Coronavirus : stopper la pandémie réelle, et celle de la peur

L’apparition du nouveau coronavirus en Chine s’accompagne de nombreuses questions quant à l’habileté des instances gouvernementales à gérer des infections nouvellement transmises entre les animaux et les humains.

Le virus, connu sous le nom de 2019-nCov, qui a maintenant été détecté dans de nombreux pays autres que la Chine, aurait pour origine les chauves-souris.

Le nouveau coronavirus se transmet entre humains, ce qui fait croire à certains qu’il pourrait devenir la prochaine grande pandémie.

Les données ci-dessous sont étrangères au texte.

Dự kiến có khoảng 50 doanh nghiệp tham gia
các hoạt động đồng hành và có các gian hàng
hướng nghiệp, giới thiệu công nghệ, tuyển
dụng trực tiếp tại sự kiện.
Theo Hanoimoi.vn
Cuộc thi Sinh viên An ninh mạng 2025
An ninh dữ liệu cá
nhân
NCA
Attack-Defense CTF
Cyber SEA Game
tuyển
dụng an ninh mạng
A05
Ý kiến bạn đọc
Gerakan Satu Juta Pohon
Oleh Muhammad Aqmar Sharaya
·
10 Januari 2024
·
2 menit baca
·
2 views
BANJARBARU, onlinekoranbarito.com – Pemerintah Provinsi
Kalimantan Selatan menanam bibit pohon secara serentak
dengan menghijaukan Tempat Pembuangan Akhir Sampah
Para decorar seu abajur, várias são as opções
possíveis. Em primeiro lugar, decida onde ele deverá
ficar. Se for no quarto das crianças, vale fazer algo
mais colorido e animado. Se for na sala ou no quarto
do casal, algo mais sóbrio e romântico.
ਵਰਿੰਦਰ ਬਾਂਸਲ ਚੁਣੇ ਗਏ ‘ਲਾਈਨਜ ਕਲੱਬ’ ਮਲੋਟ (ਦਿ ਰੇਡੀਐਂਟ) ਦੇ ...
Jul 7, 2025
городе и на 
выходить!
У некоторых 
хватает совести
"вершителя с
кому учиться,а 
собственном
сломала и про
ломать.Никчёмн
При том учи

Avec la déclaration de l’état d’urgence par l’Organisation Mondiale de la Santé le 30 janvier 2020, une pandémie de peur vient également de voir le jour.

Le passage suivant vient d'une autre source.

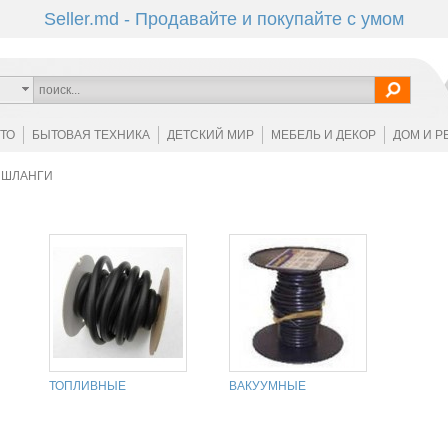
Seller.md - Продавайте и покупайте с умом
ОТО
БЫТОВАЯ ТЕХНИКА
ДЕТСКИЙ МИР
МЕБЕЛЬ И ДЕКОР
ДОМ И Р
ШЛАНГИ
ТОПЛИВНЫЕ
ВАКУУМНЫЕ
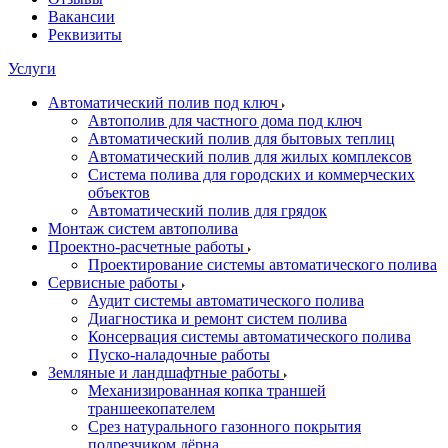
Вакансии
Реквизиты
Услуги
Автоматический полив под ключ
Автополив для частного дома под ключ
Автоматический полив для бытовых теплиц
Автоматический полив для жилых комплексов
Система полива для городских и коммерческих
объектов
Автоматический полив для грядок
Монтаж систем автополива
Проектно-расчетные работы
Проектирование системы автоматического полива
Сервисные работы
Аудит системы автоматического полива
Диагностика и ремонт систем полива
Консервация системы автоматического полива
Пуско-наладочные работы
Земляные и ландшафтные работы
Механизированная копка траншей
траншеекопателем
Срез натурального газонного покрытия
подрезчиком дёрна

Les parents d’une commission scolaire en Ontario ont lancé récemment une pétition exigeant que les enfants de familles dont un membre a visité récemment la Chine ne puissent aller à l’école pour une période de 18 jours (on estime que la période d’incubation du virus se situe entre deux jours et deux semaines). La demande a été rejetée, en raison du fait que le virus n’est pas chinois (il a simplement pour origine la Chine) et que la pétition était discriminatoire.

Un piéton porte un masque de protection à Toronto après la confirmation officielle du premier cas présumé de coronavirus au Canada. La Presse Canadienne/Frank Gunn

La décision peu habituelle du gouvernement chinois de mettre en quarantaine des millions de gens et d’imposer des interdictions de voyager (répétée depuis par d’autres pays) a également fait sourciller de nombreux infectiologues. Alors que l’aptitude du virus à se transmettre et à causer des symptômes sévères demeure incertaine, il est difficile de savoir si de telles actions sont justifiées ou plutôt exagérées et coûteuses.

Le virus pourrait muter à nouveau ou se propager dans des pays à faibles revenus ou intermédiaires qui n’ont pas les infrastructures de surveillance ou de contrôle des maladies infectieuses afin de répondre de façon efficace à une épidémie. Cette incertitude, attisée par la désinformation sur les réseaux sociaux, crée une crainte injustifiée.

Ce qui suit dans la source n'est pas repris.